===== RECORDED DATA
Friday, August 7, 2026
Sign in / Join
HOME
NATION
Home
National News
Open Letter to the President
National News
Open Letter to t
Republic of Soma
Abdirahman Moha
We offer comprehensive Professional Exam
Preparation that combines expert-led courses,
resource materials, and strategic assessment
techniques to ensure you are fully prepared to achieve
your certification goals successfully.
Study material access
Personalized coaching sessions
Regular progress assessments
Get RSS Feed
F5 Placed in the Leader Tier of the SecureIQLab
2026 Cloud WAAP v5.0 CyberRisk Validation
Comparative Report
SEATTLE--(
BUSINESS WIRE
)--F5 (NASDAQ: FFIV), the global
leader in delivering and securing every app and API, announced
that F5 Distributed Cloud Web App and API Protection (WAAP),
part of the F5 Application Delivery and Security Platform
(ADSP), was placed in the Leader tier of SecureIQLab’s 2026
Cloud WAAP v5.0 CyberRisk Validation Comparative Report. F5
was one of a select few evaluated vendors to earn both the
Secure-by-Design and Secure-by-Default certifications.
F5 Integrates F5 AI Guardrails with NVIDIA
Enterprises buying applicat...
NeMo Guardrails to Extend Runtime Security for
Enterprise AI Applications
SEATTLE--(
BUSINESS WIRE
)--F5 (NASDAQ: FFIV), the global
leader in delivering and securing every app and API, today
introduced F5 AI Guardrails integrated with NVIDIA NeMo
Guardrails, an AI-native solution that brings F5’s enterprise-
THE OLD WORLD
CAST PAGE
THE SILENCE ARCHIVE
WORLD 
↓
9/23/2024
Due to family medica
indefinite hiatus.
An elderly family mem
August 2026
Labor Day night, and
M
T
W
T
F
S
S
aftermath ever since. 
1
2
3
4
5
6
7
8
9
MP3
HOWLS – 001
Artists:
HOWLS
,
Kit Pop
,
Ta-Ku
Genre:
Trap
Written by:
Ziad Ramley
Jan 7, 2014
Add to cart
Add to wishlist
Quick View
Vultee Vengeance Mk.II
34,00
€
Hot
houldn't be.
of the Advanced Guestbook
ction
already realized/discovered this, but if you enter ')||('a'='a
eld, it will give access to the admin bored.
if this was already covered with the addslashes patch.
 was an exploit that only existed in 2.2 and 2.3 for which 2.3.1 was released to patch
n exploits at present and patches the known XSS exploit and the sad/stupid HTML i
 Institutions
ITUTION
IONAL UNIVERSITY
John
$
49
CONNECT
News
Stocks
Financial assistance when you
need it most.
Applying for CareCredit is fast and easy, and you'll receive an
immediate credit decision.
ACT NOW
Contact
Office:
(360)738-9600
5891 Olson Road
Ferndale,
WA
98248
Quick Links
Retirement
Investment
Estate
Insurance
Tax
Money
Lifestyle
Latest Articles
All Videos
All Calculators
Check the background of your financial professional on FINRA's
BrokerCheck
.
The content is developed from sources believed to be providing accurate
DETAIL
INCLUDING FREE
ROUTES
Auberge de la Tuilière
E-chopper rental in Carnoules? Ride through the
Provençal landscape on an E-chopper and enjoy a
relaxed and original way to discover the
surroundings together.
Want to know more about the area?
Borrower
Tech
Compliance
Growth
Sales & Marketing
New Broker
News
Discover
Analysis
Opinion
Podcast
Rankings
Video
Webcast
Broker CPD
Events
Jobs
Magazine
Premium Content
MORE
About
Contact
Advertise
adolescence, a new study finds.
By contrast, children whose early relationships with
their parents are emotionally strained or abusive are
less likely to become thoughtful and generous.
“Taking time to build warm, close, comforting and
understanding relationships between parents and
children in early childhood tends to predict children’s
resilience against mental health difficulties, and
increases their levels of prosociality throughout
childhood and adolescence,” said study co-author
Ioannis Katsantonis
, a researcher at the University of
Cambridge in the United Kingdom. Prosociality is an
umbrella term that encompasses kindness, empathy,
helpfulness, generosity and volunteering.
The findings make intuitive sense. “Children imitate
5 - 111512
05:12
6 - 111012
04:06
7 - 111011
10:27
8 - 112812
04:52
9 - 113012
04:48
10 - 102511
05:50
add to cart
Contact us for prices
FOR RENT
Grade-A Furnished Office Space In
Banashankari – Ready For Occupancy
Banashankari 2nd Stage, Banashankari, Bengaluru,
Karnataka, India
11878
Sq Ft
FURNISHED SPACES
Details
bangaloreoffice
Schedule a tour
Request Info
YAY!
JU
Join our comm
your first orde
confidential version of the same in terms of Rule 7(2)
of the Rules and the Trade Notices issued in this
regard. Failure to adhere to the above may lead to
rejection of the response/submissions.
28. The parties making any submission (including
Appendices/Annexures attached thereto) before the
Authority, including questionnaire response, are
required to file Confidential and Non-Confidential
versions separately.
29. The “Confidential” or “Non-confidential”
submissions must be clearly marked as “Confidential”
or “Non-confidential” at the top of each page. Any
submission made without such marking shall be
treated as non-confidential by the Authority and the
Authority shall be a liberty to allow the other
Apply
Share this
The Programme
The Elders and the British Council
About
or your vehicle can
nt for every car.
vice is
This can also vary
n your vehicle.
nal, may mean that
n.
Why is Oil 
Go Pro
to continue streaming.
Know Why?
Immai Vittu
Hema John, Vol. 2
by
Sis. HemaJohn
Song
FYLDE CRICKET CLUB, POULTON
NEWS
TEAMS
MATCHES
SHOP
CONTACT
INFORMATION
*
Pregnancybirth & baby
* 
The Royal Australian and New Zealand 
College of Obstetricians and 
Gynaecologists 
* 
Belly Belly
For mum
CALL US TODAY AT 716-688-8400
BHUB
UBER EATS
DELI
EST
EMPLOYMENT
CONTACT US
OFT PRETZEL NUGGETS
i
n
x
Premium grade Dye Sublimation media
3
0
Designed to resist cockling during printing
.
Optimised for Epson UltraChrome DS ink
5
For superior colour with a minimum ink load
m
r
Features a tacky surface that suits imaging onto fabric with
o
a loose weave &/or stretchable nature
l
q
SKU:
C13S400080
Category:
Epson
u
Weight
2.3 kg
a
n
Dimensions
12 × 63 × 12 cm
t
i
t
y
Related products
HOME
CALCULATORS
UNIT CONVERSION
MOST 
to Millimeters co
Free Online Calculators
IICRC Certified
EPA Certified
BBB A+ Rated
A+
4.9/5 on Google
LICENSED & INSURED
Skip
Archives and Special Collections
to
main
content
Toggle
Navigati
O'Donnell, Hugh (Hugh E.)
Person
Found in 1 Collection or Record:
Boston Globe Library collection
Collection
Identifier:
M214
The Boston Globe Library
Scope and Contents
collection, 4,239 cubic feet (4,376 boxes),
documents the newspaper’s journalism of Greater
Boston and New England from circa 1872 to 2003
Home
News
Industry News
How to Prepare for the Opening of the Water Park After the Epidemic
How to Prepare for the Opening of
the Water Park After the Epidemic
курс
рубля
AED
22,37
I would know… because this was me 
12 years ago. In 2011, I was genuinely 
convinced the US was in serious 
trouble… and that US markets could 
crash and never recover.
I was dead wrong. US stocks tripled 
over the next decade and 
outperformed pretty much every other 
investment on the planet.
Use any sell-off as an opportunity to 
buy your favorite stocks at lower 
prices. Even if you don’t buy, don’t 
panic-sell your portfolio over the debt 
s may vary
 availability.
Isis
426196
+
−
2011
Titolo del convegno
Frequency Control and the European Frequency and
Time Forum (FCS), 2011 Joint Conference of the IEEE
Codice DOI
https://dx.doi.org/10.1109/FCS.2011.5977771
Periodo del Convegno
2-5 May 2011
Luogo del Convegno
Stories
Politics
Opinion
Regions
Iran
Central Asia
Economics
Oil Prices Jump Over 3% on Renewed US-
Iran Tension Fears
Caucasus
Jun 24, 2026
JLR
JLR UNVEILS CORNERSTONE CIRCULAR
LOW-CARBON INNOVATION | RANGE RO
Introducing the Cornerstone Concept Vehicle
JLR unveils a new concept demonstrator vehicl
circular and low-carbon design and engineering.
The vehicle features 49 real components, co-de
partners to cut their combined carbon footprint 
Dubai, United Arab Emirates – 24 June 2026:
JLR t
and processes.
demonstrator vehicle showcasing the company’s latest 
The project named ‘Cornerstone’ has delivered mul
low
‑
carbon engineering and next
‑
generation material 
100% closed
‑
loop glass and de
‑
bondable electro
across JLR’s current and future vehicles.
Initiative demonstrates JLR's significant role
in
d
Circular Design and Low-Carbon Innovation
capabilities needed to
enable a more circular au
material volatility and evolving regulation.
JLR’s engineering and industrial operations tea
==========
#### [YOUR TASK]
In the data above, find the line that contains "Want to know more about the area?" and the line that contains "Authority, including questionnaire". Repeat exactly those lines and every line between them, and only those.

#### [ANSWER BOX]
Want to know more about the area?
Borrower
Tech
Compliance
Growth
Sales & Marketing
New Broker
News
Discover
Analysis
Opinion
Podcast
Rankings
Video
Webcast
Broker CPD
Events
Jobs
Magazine
Premium Content
MORE
About
Contact
Advertise
adolescence, a new study finds.
By contrast, children whose early relationships with
their parents are emotionally strained or abusive are
less likely to become thoughtful and generous.
“Taking time to build warm, close, comforting and
understanding relationships between parents and
children in early childhood tends to predict children’s
resilience against mental health difficulties, and
increases their levels of prosociality throughout
childhood and adolescence,” said study co-author
Ioannis Katsantonis
, a researcher at the University of
Cambridge in the United Kingdom. Prosociality is an
umbrella term that encompasses kindness, empathy,
helpfulness, generosity and volunteering.
The findings make intuitive sense. “Children imitate
5 - 111512
05:12
6 - 111012
04:06
7 - 111011
10:27
8 - 112812
04:52
9 - 113012
04:48
10 - 102511
05:50
add to cart
Contact us for prices
FOR RENT
Grade-A Furnished Office Space In
Banashankari – Ready For Occupancy
Banashankari 2nd Stage, Banashankari, Bengaluru,
Karnataka, India
11878
Sq Ft
FURNISHED SPACES
Details
bangaloreoffice
Schedule a tour
Request Info
YAY!
JU
Join our comm
your first orde
confidential version of the same in terms of Rule 7(2)
of the Rules and the Trade Notices issued in this
regard. Failure to adhere to the above may lead to
rejection of the response/submissions.
28. The parties making any submission (including
Appendices/Annexures attached thereto) before the
Authority, including questionnaire response, are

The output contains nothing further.